Although the records contain pictures, none belong in the copy: restate word for word only the lines from the one with "durchreichen" through the one with "Actif et impliqué en", both included.

--------------------------------------------------

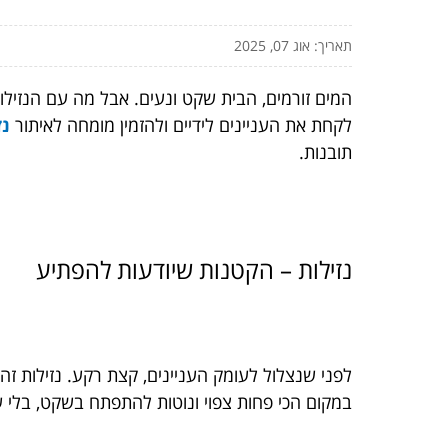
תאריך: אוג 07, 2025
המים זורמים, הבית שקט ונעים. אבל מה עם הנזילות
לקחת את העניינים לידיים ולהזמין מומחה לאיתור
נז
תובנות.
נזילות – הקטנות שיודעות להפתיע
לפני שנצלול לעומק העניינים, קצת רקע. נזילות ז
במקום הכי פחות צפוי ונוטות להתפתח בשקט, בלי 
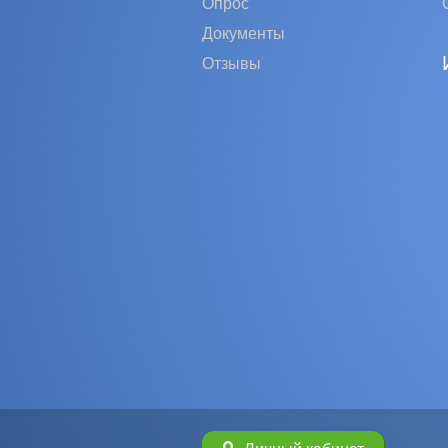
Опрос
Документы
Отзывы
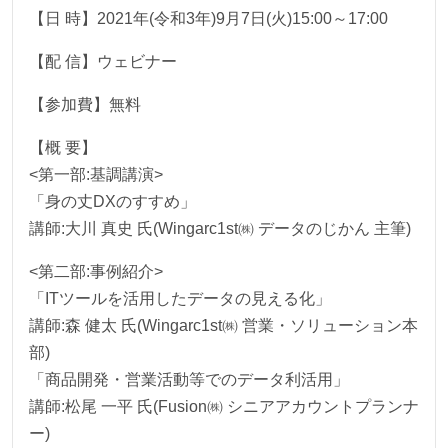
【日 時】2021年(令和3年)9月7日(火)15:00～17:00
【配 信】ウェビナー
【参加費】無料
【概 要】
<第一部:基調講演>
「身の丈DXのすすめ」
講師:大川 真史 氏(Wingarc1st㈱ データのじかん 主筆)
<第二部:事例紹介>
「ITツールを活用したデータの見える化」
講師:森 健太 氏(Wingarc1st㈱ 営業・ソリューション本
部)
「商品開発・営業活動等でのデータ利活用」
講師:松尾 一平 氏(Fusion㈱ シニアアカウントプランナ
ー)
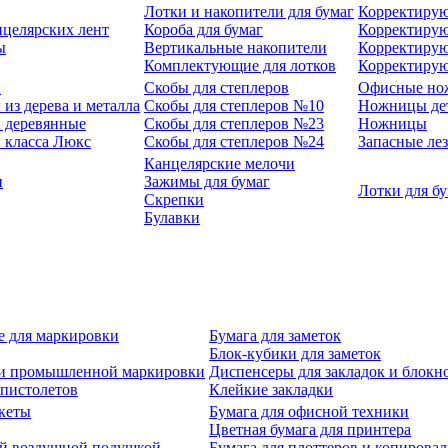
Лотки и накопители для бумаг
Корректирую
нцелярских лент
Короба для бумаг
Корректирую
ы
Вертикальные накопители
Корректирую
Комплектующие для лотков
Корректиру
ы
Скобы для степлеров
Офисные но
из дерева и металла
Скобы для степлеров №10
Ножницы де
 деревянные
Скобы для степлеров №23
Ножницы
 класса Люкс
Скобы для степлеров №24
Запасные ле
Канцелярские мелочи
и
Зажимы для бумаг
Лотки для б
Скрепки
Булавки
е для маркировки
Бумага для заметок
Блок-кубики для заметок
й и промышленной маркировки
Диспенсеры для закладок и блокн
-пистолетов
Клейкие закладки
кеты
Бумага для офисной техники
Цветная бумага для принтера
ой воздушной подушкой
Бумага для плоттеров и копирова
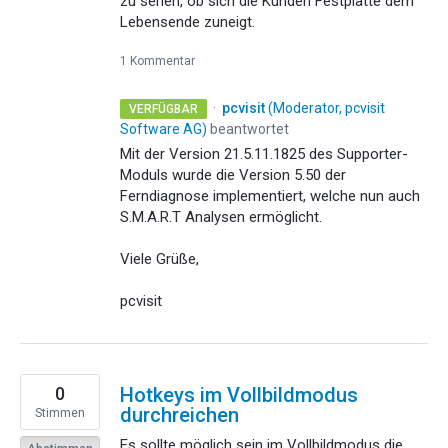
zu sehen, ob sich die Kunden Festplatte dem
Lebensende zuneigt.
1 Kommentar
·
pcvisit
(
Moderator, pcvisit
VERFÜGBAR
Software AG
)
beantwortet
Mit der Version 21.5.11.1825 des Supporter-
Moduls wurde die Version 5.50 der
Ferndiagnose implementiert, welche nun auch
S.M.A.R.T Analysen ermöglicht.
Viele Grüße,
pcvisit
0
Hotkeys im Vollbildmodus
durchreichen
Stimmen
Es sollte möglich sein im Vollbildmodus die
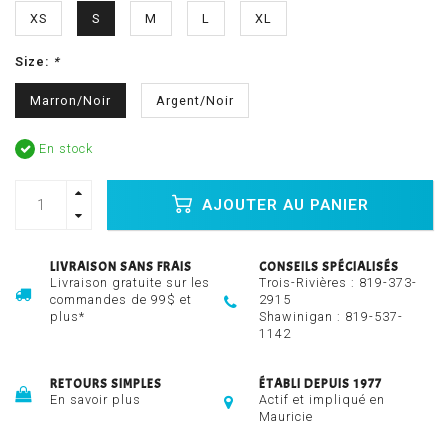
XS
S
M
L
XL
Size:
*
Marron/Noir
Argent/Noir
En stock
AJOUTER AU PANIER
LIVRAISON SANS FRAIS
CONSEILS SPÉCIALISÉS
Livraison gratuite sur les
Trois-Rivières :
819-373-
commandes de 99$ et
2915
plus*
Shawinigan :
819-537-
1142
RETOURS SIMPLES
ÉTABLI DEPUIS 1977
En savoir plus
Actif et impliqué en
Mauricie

--------------------------------------------------

_ANSWER TO THE EXERCISE_
durchreichen
Stimmen
Es sollte möglich sein im Vollbildmodus die
XS
S
M
L
XL
Size:
*
Marron/Noir
Argent/Noir
En stock
AJOUTER AU PANIER
LIVRAISON SANS FRAIS
CONSEILS SPÉCIALISÉS
Livraison gratuite sur les
Trois-Rivières :
819-373-
commandes de 99$ et
2915
plus*
Shawinigan :
819-537-
1142
RETOURS SIMPLES
ÉTABLI DEPUIS 1977
En savoir plus
Actif et impliqué en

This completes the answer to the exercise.